Archives for posts with tag: 10:10

Jim Jepps praises Peter Cranie for not taking up the BBC’s airtime offer to debate climate change with Nick Griffin. Quite right too. After watching this excellent explanation of the UAE “climategate” emails, well trailed as a “controversy” in the media, I was beginning to wonder if the BBC wasn’t about to go back to it’s old damaging balance position. It hasn’t exactly won the public’s affection over its stance on giving the BNP disproportionate time on news bulletins and Question Time.

But what do you do if you must share a platform with the BNP?

The London Assembly gives me regular access to the BNP’s “mr chips” Assembly member Richard Barnbrook. Word is, by the way, that he only ever eats plates of chips in the cafeteria, which might explain a few things. This week he tried to deny climate change by helpfully pointing out that there aren’t any cows on Mars. He can barely get through a question without confusing himself; statistics are his favourite form of masochism. A quick search for his name on the GLA web site is good for at least half an hour of entertainment, if you’re bored.

Of course this all means he’s also very bad at getting anything done. If you can’t formulate a really cutting question, or trick the Mayor into giving a commitment, you’re not going to get anywhere. And that’s not all. Aside from overt racism and xenophobia, Barnbrook purports to defend the working class. This would be why he denounced 10:10 as a “stealth tax on the poor”.

But if you really care about elderly people not being able to heat their homes, wouldn’t you support a campaign that wants better insulation? If you want families on low incomes to have access to cheap, quality food wouldn’t you worry about climate change pushing up food costs? Isn’t low cost public transport pretty handy for people on low incomes?

The consensus seems to be that if you must share a platform with the BNP, you either try to ignore them (as Boris Johnson affects to do), or your laugh at them (as most London Assembly members seem to do).

All jolly fun, but I wonder if any of those potential BNP voters – the type who aren’t particularly racist but just feel let down on housing or crime by Labour – if they ever see this. What would they think? What does it achieve? How can we make clear that Richard Barnbrook is (a) completely useless at pushing his agenda and (b) not very good at standing up for the people who vote for him?
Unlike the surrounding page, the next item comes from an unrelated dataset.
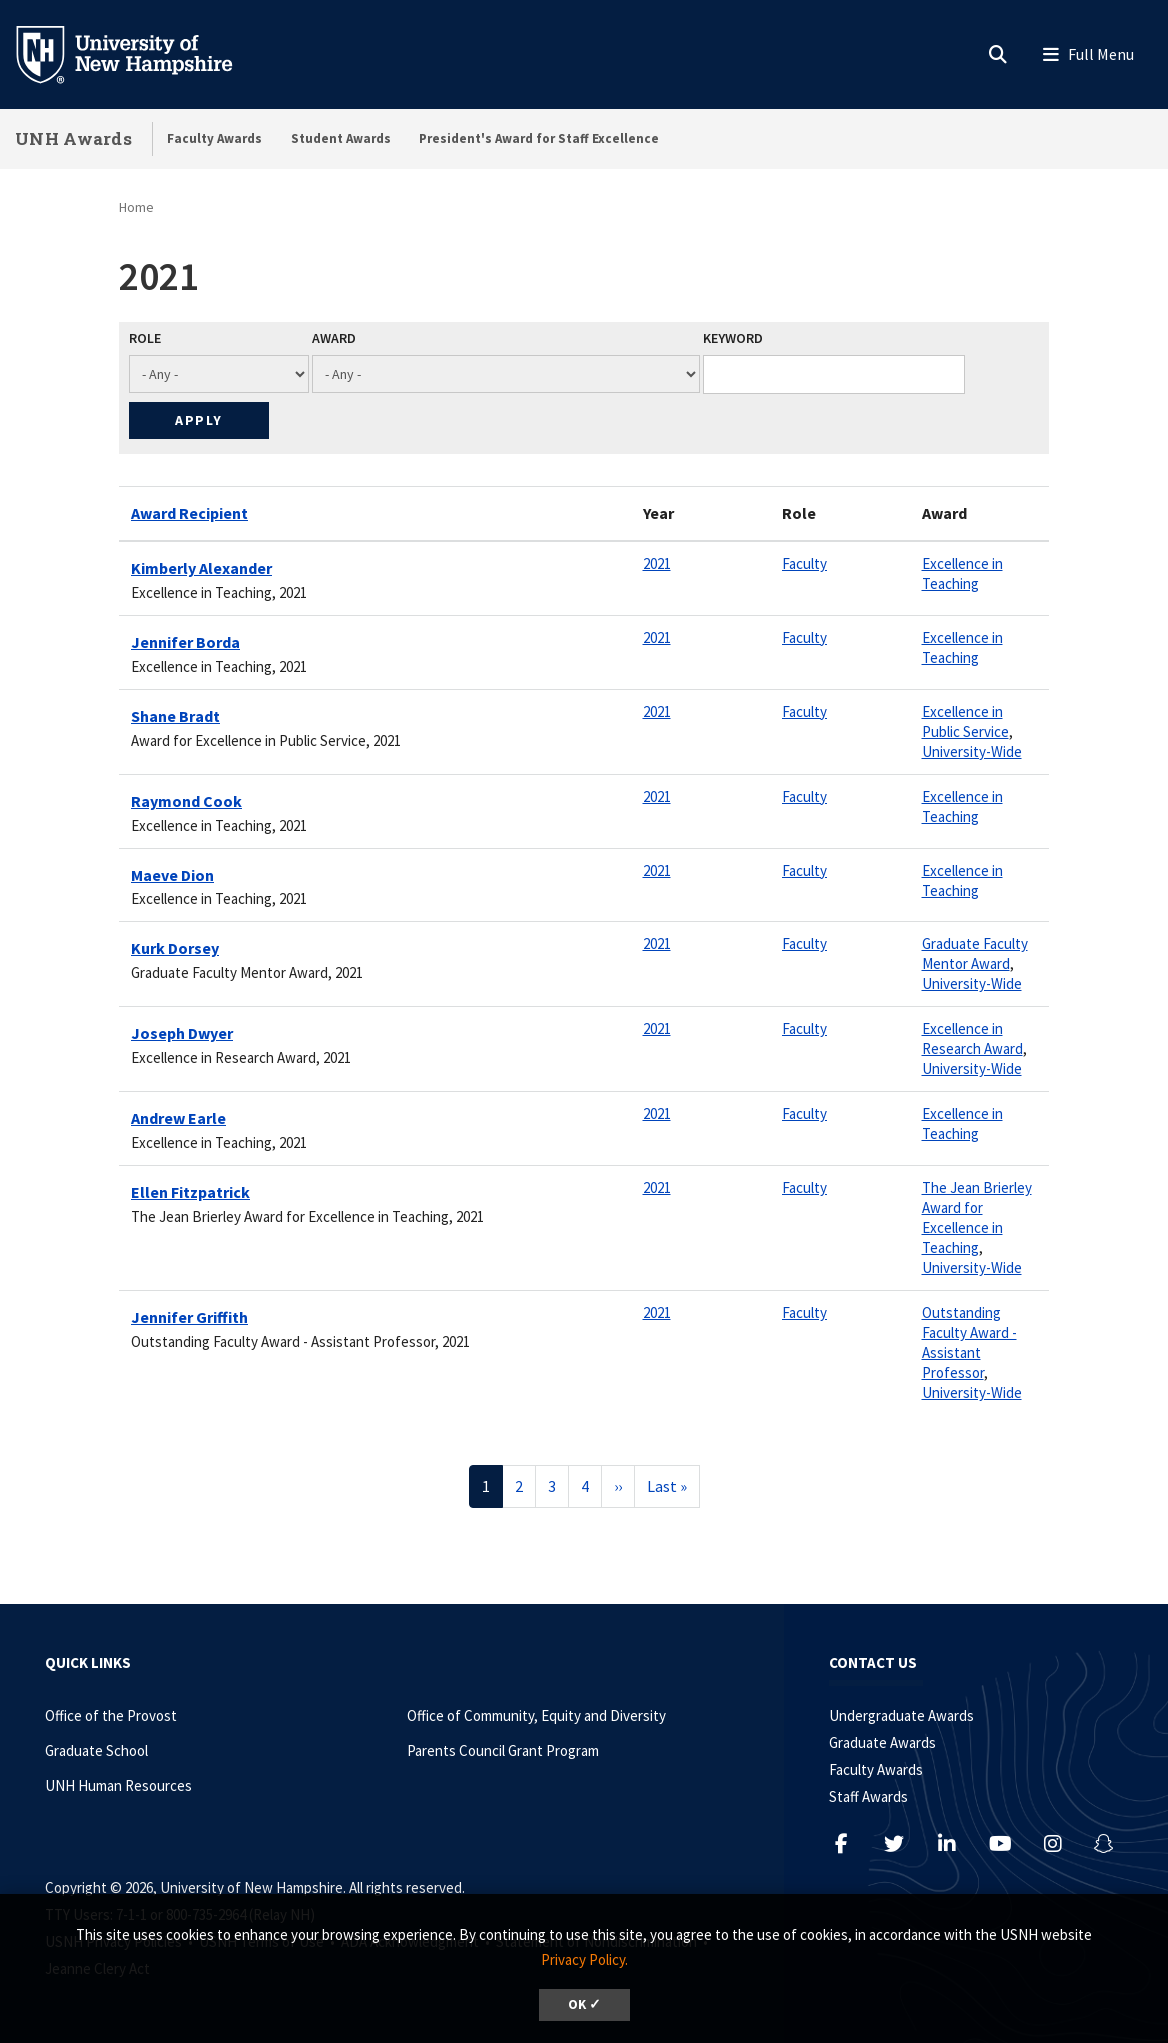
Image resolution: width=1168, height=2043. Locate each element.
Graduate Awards (882, 1742)
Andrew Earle (178, 1118)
How can politicians who must share a platform get this message out effectively?

I took some time out of my brief in-between-jobs holiday to speak to some students from Alleyn’s School in East Dulwich. The Geography Society invited me to talk about climate change and the Green Party. What do you say in 25 minutes to young people who areĀ  amongst the highest consumers in Southwark, but also potentially dedicated citizens who can do a lot to tackle the problem?

I think my talk got a bit confused, but perhaps that’s OK because I really wanted to help them understand just how complicated the whole topic is. Beware the doomsayers who claim there’s nothing we can do, but also beware optimists who offer the solution in the form of ten easy steps!

On reflection, these would be my two main messages to young people.

First, recognise that climate change fundamentally changes the way we think about politics and our personal lives. Just as we accept basic ethical constraints, so we must accept ecological constraints. If we accept that we can’t kill someone for fun, we must also accept that we cannot put more than a safe level of greenhouse gases into the astmosphere. Whilst Labour made great strides in bowing to pressure and introducing the revolutionary Climate Change Act, they share with the Tories and Lib Dems a reluctance to acknowledge that economic growth, poverty alleviation and other basic goals cannot override this constraint. So long as they seek to expand Heathrow airport and offer half-hearted tokens their approach will be mired by contradiction and denial; so long as they talk of terrorism and the recession as higher political priorities than climate change, they show they simply don’t understand the gravity and urgency of climate change.

Second, when we ask “what can we do?” it’s important to understand that this very complicated problem has a very complicated mix of solutions. We must individually do our bit, consuming less and better, but let’s not worry about being angelic! Sign up to 10:10 because it asks individuals, organisations and governments to join together. Perhaps the best thing we can do is to ask of everyone else: what are you doing? Ask local politicians, business owners, schools, family and friends.